The Her2/Neu (c-erbB-2) proto-oncogene is a transmembrane receptor tyrosine kinase that is clinically indicated in a number of carcinomas. Overexpression of the c-erbB-2 protein has been associated with ductal breast cancer, as well as pulmonary and gastric adenocarcinomas. A correlation between Her2 and p53 has also been documented, as overexpression of both proteins has been associated with early invasion and metastasis in bladder cancer.
Ki-67 is a nuclear, non-histone protein that is expressed only during active phases of the cell cycle (G1, S, G2 and M), but not in the resting phases (G0 and G1 early phase). Although the antigen has also been associated with ribosomal RNA transcription, it is strongly linked to cell proliferation and has thus been indicated as an effective marker in grading the proliferation rate of tumors, including those of the brain, breast, cervix, and prostate.
PAX-8 is a member of the paired box (PAX) family of transcription factors, which are key regulators in early development. This protein plays a role in development of thyroid follicular cells and the expression of thyroid-specific genes, with mutations in the PAX-8 gene linked to thyroid follicular carcinomas, atypical thyroid adenomas, and thyroid dysgenesis. The PAX-8 protein is expressed in simple ovarian inclusion cysts and non-ciliated mucosal cells of the fallopian tubes, but is absent from normal ovarian surface epithelial cells. PAX-8 is also not expressed in normal lung or lung carcinomas.
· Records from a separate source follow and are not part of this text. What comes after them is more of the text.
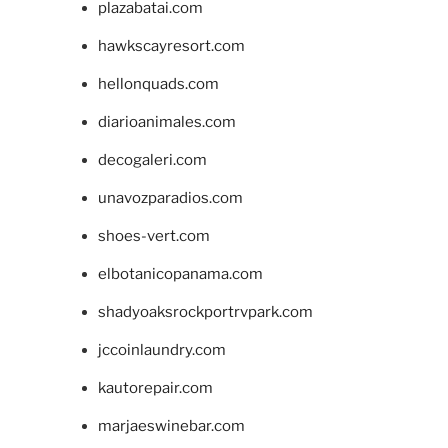
plazabatai.com
hawkscayresort.com
hellonquads.com
diarioanimales.com
decogaleri.com
unavozparadios.com
shoes-vert.com
elbotanicopanama.com
shadyoaksrockportrvpark.com
jccoinlaundry.com
kautorepair.com
marjaeswinebar.com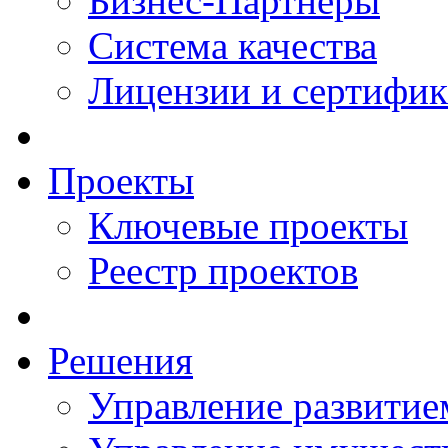
Бизнес-Партнеры
Система качества
Лицензии и сертифи
Проекты
Ключевые проекты
Реестр проектов
Решения
Управление развитие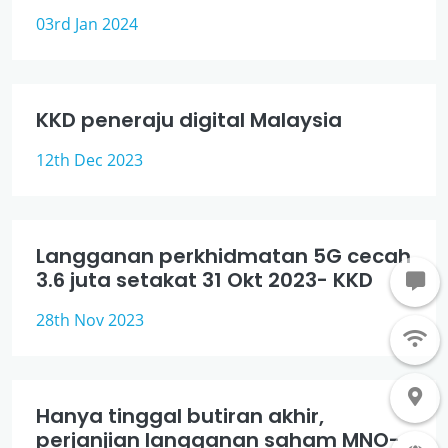
03rd Jan 2024
KKD peneraju digital Malaysia
12th Dec 2023
Langganan perkhidmatan 5G cecah
3.6 juta setakat 31 Okt 2023- KKD
28th Nov 2023
Hanya tinggal butiran akhir,
perjanjian langganan saham MNO-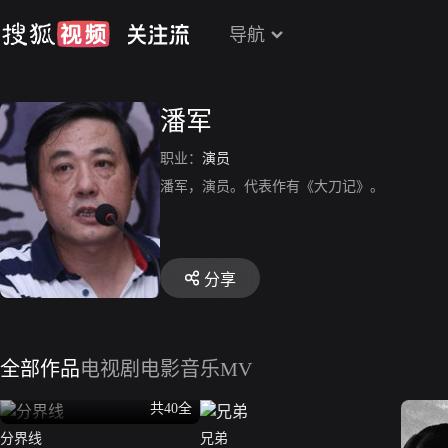
导航
潘军
职业：
演员
潘军，演员。代表作有《大刀记》。
分享
全部作品
电视剧
电影
音乐MV
共40全
分界线
兄弟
Reports have associated PAX-8 expression with renal carcinoma, nephroblastoma, and seminoma, and have indicated PAX-8 as a useful marker for renal epithelial tumors, ovarian cancer, and for differential diagnoses in lung and neck tumors. Anti-PAX-8 can be useful in determining the primary site of invasive micropapillary carcinomas of ovary from bladder, lung, and breast, when used in adjunct with a panel of organ-specific markers such as uroplakin, mammaglobin, and TTF-1.
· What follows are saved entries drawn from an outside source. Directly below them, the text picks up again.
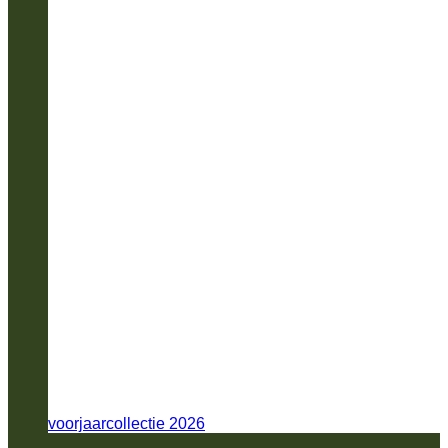
voorjaarcollectie 2026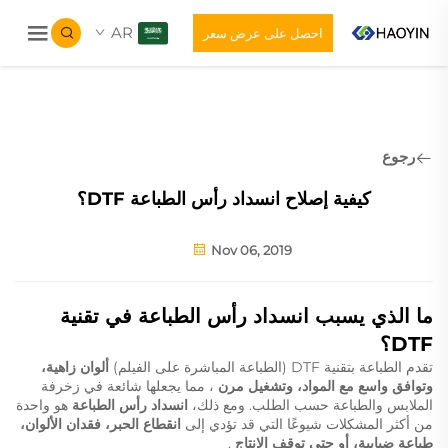
AR
احصل على عرض سعر
رجوع
كيفية إصلاح انسداد رأس الطباعة DTF؟
Nov 06, 2019
ما الذي يسبب انسداد رأس الطباعة في تقنية
DTF؟
تقدم الطباعة بتقنية DTF (الطباعة المباشرة على الفيلم)
ألوان زاهية،
وتوافق واسع مع المواد، وتشغيل مرن
، مما يجعلها شائعة في زخرفة
الملابس والطباعة حسب الطلب. ومع ذلك،
انسداد رأس الطباعة
هو واحدة
من أكثر المشكلات شيوعًا التي قد تؤدي إلى
انقطاع الحبر، فقدان الألوان،
طباعة ضبابية، أو حتى توقف الإنتاج
.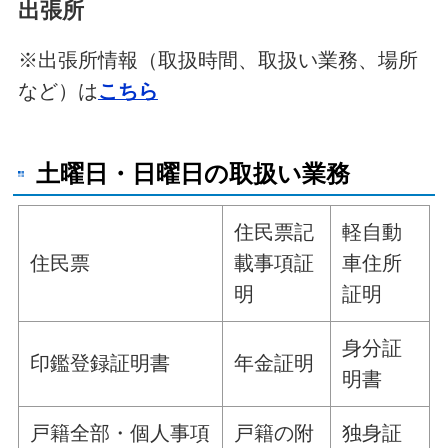
出張所
※出張所情報（取扱時間、取扱い業務、場所
など）は
こちら
土曜日・日曜日の取扱い業務
住民票記
軽自動
住民票
載事項証
車住所
明
証明
身分証
印鑑登録証明書
年金証明
明書
戸籍全部・個人事項
戸籍の附
独身証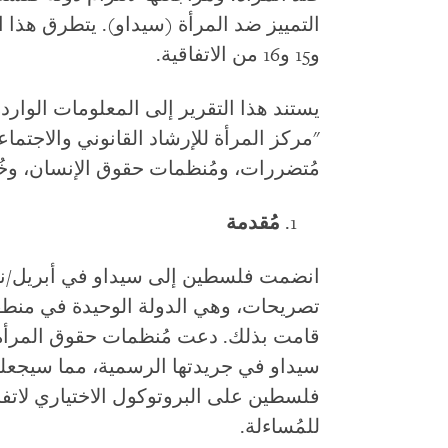
و15 و16 من الاتفاقية.
يستند هذا التقرير إلى المعلومات الوا
"مركز المرأة للإرشاد القانوني والاجتماع
مُتضررات، ومُنظمات حقوق الإنسان، وخُب
مُقدمة
تصريحات، وهي الدولة الوحيدة في منطق
قامت بذلك. دعت مُنظمات حقوق المرأة 
سيداو في جريدتها الرسمية، مما سيجعلها
فلسطين على البروتوكول الاختياري لاتفاقي
للمُساءلة.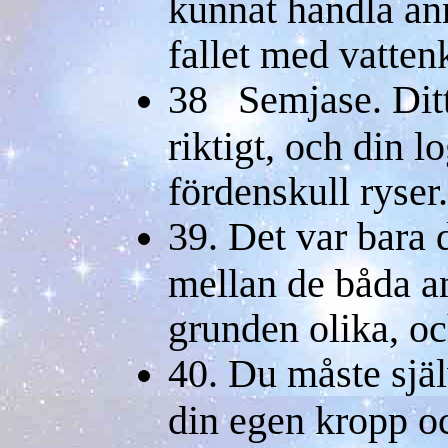
kunnat handla an
fallet med vatten
38 Semjase. Ditt
riktigt, och din l
fördenskull ryser.
39. Det var bara d
mellan de båda an
grunden olika, och
40. Du måste sjä
din egen kropp oc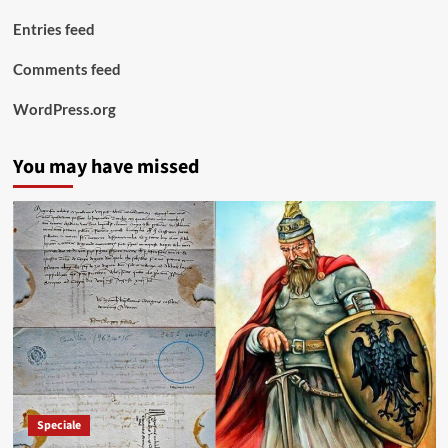
Entries feed
Comments feed
WordPress.org
You may have missed
Speciale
Vimentin is a component of intermediate filament in mesenchymal cells, such as endothelial cells, fibroblasts, lymphocytes, and melanocytes. Anti-Vimentin is useful for assessing whether tissue samples have been processed and preserved properly. A panel of Anti-Vimentin and Anti-Keratin is useful for differentiating melanomas from large cell lymphomas and undifferentiated carcinomas. This diagnostic grade Vimentin IVD antibody stains melanomas and schwannomas, as well as Endometrial endometrioid adenocarcinomas.